Recorded data:
⟨

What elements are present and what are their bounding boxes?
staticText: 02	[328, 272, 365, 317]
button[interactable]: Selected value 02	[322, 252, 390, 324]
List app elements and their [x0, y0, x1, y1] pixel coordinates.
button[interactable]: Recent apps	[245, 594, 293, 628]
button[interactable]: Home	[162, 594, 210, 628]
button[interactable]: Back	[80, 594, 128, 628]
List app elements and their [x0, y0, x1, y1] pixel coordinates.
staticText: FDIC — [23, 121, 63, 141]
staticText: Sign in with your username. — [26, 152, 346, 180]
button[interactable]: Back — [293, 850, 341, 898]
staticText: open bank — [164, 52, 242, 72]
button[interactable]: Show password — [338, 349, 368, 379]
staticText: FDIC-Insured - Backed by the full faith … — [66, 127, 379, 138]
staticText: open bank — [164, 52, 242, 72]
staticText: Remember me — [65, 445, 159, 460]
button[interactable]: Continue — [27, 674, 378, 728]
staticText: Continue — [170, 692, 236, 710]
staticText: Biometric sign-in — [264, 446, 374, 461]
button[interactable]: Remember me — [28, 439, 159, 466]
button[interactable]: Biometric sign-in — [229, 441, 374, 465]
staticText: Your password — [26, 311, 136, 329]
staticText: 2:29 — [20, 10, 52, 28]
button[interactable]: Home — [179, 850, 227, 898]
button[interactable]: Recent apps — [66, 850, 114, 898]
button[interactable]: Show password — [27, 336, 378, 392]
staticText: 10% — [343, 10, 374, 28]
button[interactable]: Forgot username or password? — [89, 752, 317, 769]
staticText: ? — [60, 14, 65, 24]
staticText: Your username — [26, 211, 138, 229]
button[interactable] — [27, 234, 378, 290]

⟩

» **Work item**
From the first line to the last, return the data exactly as written.

» **Response for this exercise**
What elements are present and what are their bounding boxes?
staticText: 02	[328, 272, 365, 317]
button[interactable]: Selected value 02	[322, 252, 390, 324]
List app elements and their [x0, y0, x1, y1] pixel coordinates.
button[interactable]: Recent apps	[245, 594, 293, 628]
button[interactable]: Home	[162, 594, 210, 628]
button[interactable]: Back	[80, 594, 128, 628]
List app elements and their [x0, y0, x1, y1] pixel coordinates.
staticText: FDIC — [23, 121, 63, 141]
staticText: Sign in with your username. — [26, 152, 346, 180]
button[interactable]: Back — [293, 850, 341, 898]
staticText: open bank — [164, 52, 242, 72]
button[interactable]: Show password — [338, 349, 368, 379]
staticText: FDIC-Insured - Backed by the full faith … — [66, 127, 379, 138]
staticText: open bank — [164, 52, 242, 72]
staticText: Remember me — [65, 445, 159, 460]
button[interactable]: Continue — [27, 674, 378, 728]
staticText: Continue — [170, 692, 236, 710]
staticText: Biometric sign-in — [264, 446, 374, 461]
button[interactable]: Remember me — [28, 439, 159, 466]
button[interactable]: Biometric sign-in — [229, 441, 374, 465]
staticText: Your password — [26, 311, 136, 329]
staticText: 2:29 — [20, 10, 52, 28]
button[interactable]: Home — [179, 850, 227, 898]
button[interactable]: Recent apps — [66, 850, 114, 898]
button[interactable]: Show password — [27, 336, 378, 392]
staticText: 10% — [343, 10, 374, 28]
button[interactable]: Forgot username or password? — [89, 752, 317, 769]
staticText: ? — [60, 14, 65, 24]
staticText: Your username — [26, 211, 138, 229]
button[interactable] — [27, 234, 378, 290]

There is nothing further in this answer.